Reviewed by Pedro Ponce
12.26.07

Literature is supposed to be about the human condition, or so we are told; we often forget that, as expressed of many canonical works, such claims say less about great writing and more about the entitlement of one human condition over another. Richard Powers’ latest novel The Echo Maker—now in paperback—is certainly concerned with the human condition, but, as illuminated in this timely, multilayered narrative, humanity comes off equal parts inspiring potential and existential pathology.

Karin Schluter has survived a conservative religious upbringing (her late mother used “the Living Scriptures volume like a Magic 8 Ball”) and now works in consumer relations for a computer company in her native Nebraska. Her hard-won stability is shattered when her brother, Mark, suffers a near fatal car accident.
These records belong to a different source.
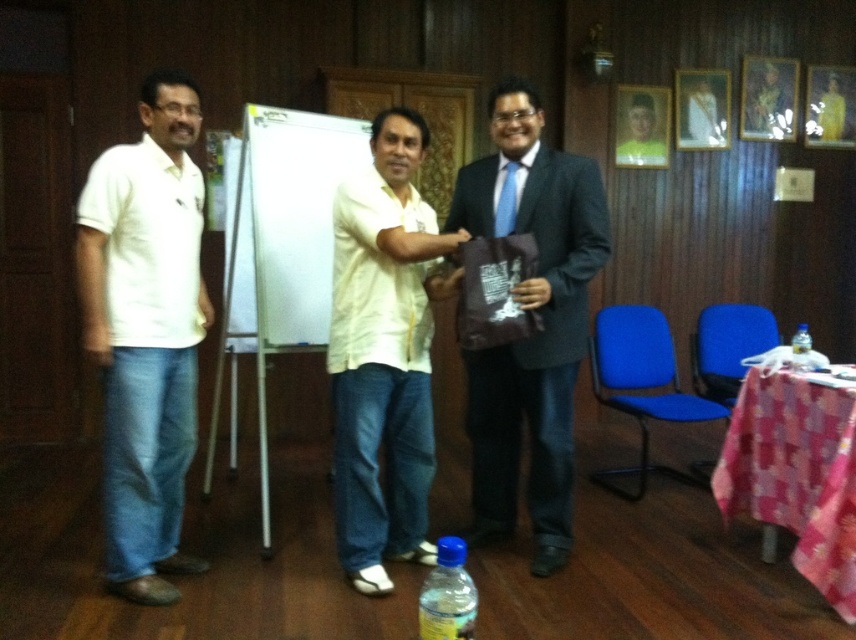 Between white cotton shirt at left and translucent plastic bottle at center, which one is positioned lower?

translucent plastic bottle at center is lower down.

Does white cotton shirt at left appear over translucent plastic bottle at center?

Yes.

Measure the distance between point (153, 275) and camera.

They are 2.44 meters apart.

Where is `white cotton shirt at left`? This screenshot has height=640, width=856. white cotton shirt at left is located at coordinates (146, 332).

Which is behind, point (336, 364) or point (465, 620)?

Positioned behind is point (336, 364).

Is light yellow shirt at center to the right of translucent plastic bottle at lower center from the viewer's perspective?

No, light yellow shirt at center is not to the right of translucent plastic bottle at lower center.

The width and height of the screenshot is (856, 640). I want to click on light yellow shirt at center, so click(384, 353).

Is white cotton shirt at left to the right of whiteboard at center from the viewer's perspective?

Incorrect, white cotton shirt at left is not on the right side of whiteboard at center.

Which is in front, point (119, 346) or point (224, 224)?

Point (119, 346) is in front.

Between point (188, 216) and point (250, 200), which one is positioned in front?

Point (188, 216)

Locate an element on the screen. This screenshot has width=856, height=640. white cotton shirt at left is located at coordinates (146, 332). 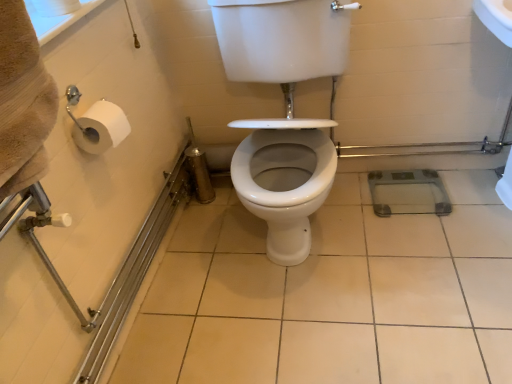 Question: Relative to white glossy ceramic tile at center, is white glossy toilet seat at center in front or behind?

Choices:
 (A) front
 (B) behind

Answer: (A)

Question: Is white glossy toilet seat at center wider or thinner than white glossy ceramic tile at center?

Choices:
 (A) wide
 (B) thin

Answer: (B)

Question: Considering the positions of point (334, 71) and point (325, 261), is point (334, 71) closer or farther from the camera than point (325, 261)?

Choices:
 (A) closer
 (B) farther

Answer: (A)

Question: Is white glossy ceramic tile at center spatially inside white glossy toilet seat at center, or outside of it?

Choices:
 (A) inside
 (B) outside

Answer: (B)

Question: Is white glossy ceramic tile at center bigger or smaller than white glossy toilet seat at center?

Choices:
 (A) big
 (B) small

Answer: (B)

Question: From their relative heights in the image, would you say white glossy ceramic tile at center is taller or shorter than white glossy toilet seat at center?

Choices:
 (A) tall
 (B) short

Answer: (B)

Question: In the image, is white glossy ceramic tile at center positioned in front of or behind white glossy toilet seat at center?

Choices:
 (A) behind
 (B) front

Answer: (A) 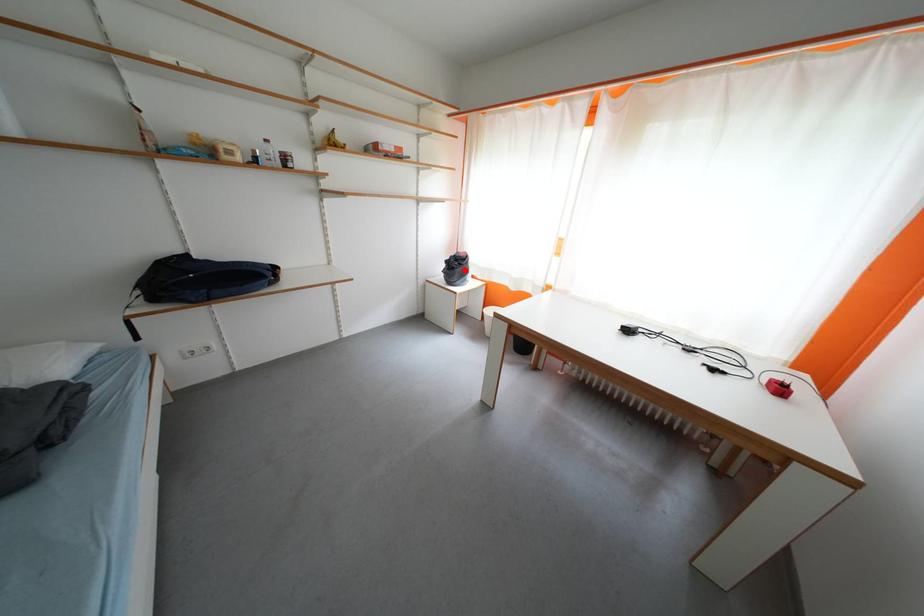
Mark survives, but his recovery requires significant physical, cerebral, and emotional rehabilitation. But therapy fails to treat the one effect of the accident that is most troubling for Karin—Mark fails to recognize her and believes that she has been hired to replace the “real” Karin as part of a shadowy and ever-widening conspiracy.

Desperate for answers, Karin takes a long shot and contacts Dr. Gerald Weber, a respected neuroscientist who has written several popular books in the vein of Oliver Sacks: “[Weber’s] accounts revealed the brain’s mind-boggling plasticity and neurology’s endless ignorance. He wrote in a modest voice and ordinary style that placed more faith in individuals’ stories than in prevailing medical wisdom.” Weber’s interest is piqued when he learns that Mark may be suffering from a disorder known as Capgras syndrome, “one of a family of misidentification delusions” which has never before been induced by accidental head trauma. As Weber struggles to help his increasingly paranoid patient, the married doctor makes an unlikely and intense connection with Barbara Gillespie, a nurse’s aide and one of the few people that Mark actually trusts during his long and difficult recovery. The more Weber fails to heal Mark and console Karin, the more he confronts the unsettling possibility that he is a lightweight and a charlatan: “He was just a popularize. An exploitative popularize, at that.” Meanwhile, Karin escapes into the arms of Daniel Riegel, an environmentalist caught in his own struggle to preserve the local crane habitat from unscrupulous development.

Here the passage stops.